A Brilliant Piece of Work. Essential reading!

[...]. Despite the fact that the author and publisher must have moved heaven and earth to get it published so quickly, there is no sign of any undue haste: it is thoroughly researched, and clearly- (and in many places, very wittily-) written, and makes its case convincingly. Like a lot of people, I was familiar with Rumfeld's most recent "achievements", but not aware of his work in the Nixon White House. (Incidentally, Nixon referred to him as a 'ruthless little [...]' and there is a very telling dialogue between Nixon and Rumsfeld on the subject of Africans and African-Americans, where Rummy sycophantically echoes all of Nixon's worst prejudices.) Nor did I know of the role that Donald played as CEO of the GD Searle company in pushing the highly-controversial aspartame product onto the market. The whole sorry story of the invasion of Iraq and the roles of Rumsfeld, Cheney, Wolfowitz, Feith, and Perle are described with greater insight than I have read to this date, thanks to the author's skill in getting so many officials close to the decision-making processes to speak to him. Rumfeld's responsibliity for the disgrace of Abu Ghraib is outlined in its full sickening detail.

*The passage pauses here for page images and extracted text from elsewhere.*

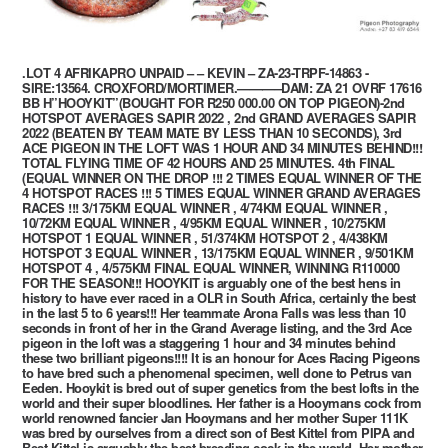
.LOT 4 AFRIKAPRO UNPAID – – KEVIN – ZA-23-TRPF-14863 -
SIRE:13564. CROXFORD/MORTIMER.———–DAM: ZA 21 OVRF 17616
BB H”HOOYKIT”(BOUGHT FOR R250 000.00 ON TOP PIGEON)-2nd
HOTSPOT AVERAGES SAPIR 2022 , 2nd GRAND AVERAGES SAPIR
2022 (BEATEN BY TEAM MATE BY LESS THAN 10 SECONDS), 3rd
ACE PIGEON IN THE LOFT WAS 1 HOUR AND 34 MINUTES BEHIND!!!
TOTAL FLYING TIME OF 42 HOURS AND 25 MINUTES. 4th FINAL
(EQUAL WINNER ON THE DROP !!! 2 TIMES EQUAL WINNER OF THE
4 HOTSPOT RACES !!! 5 TIMES EQUAL WINNER GRAND AVERAGES
RACES !!! 3/175KM EQUAL WINNER , 4/74KM EQUAL WINNER ,
10/72KM EQUAL WINNER , 4/95KM EQUAL WINNER , 10/275KM
HOTSPOT 1 EQUAL WINNER , 51/374KM HOTSPOT 2 , 4/438KM
HOTSPOT 3 EQUAL WINNER , 13/175KM EQUAL WINNER , 9/501KM
HOTSPOT 4 , 4/575KM FINAL EQUAL WINNER, WINNING R110000
FOR THE SEASON!!! HOOYKIT is arguably one of the best hens in
history to have ever raced in a OLR in South Africa, certainly the best
in the last 5 to 6 years!!! Her teammate Arona Falls was less than 10
seconds in front of her in the Grand Average listing, and the 3rd Ace
pigeon in the loft was a staggering 1 hour and 34 minutes behind
these two brilliant pigeons!!!! It is an honour for Aces Racing Pigeons
to have bred such a phenomenal specimen, well done to Petrus van
Eeden. Hooykit is bred out of super genetics from the best lofts in the
world and their super bloodlines. Her father is a Hooymans cock from
world renowned fancier Jan Hooymans and her mother Super 111K
was bred by ourselves from a direct son of Best Kittel from PIPA and
Best Kittel is arguably the best breeding cock in the world. Her mother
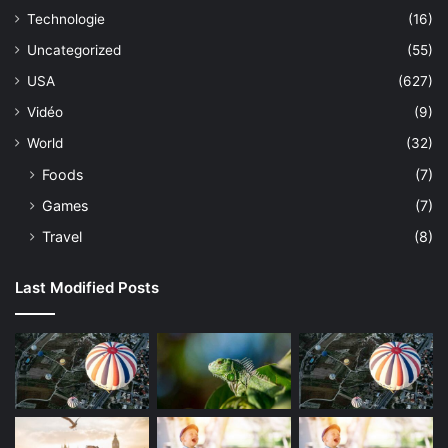
Technologie
(16)
Uncategorized
(55)
USA
(627)
Vidéo
(9)
World
(32)
Foods
(7)
Games
(7)
Travel
(8)
Last Modified Posts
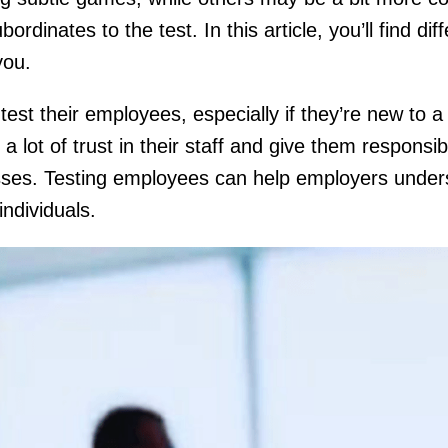
ubordinates to the test. In this article, you’ll find dif
 you.
test their employees, especially if they’re new to a
lot of trust in their staff and give them responsibil
esses. Testing employees can help employers under
individuals.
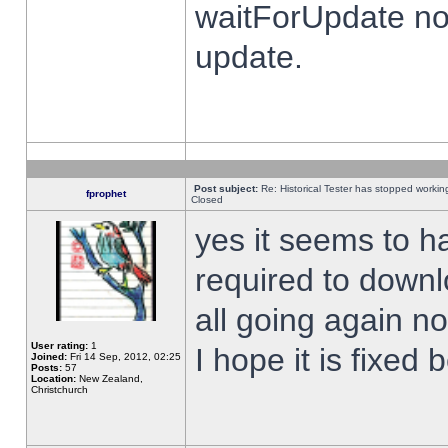
waitForUpdate no
update.
Post subject:
Re: Historical Tester has stopped worki
fprophet
Closed
yes it seems to h
required to downl
all going again n
User rating:
1
I hope it is fixed
Joined:
Fri 14 Sep, 2012, 02:25
Posts:
57
Location:
New Zealand,
Christchurch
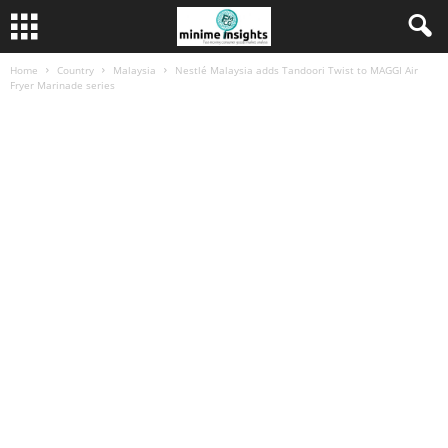
Home
Country
Malaysia
Nestlé Malaysia adds Tandoori Twist to MAGGI Air
Fryer Marinade series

The myth of Rumsfeld's managerial abilities is effectively laid to rest, with examples of mismanagement, indecisiveness, and bullying from throughout his career. Interestingly it seems that George Bush Snr. seems to have been one of the few to have recognized this (when Rumsfeld wrote asking to be ambassador of Japan, Bush wrote on his request NO. THIS WILL NEVER HAPPEN!!). Now that Rumsfeld has amassed an enormous fortune, I suppose he can turn his back on his disastrous career and enjoy Midge Decter's fawning biography of him. For the rest of us who must suffer as a result of his mistakes, this masterly work serves as a model of how we need people like Cockburn to remind us that so often our emperors are naked frauds.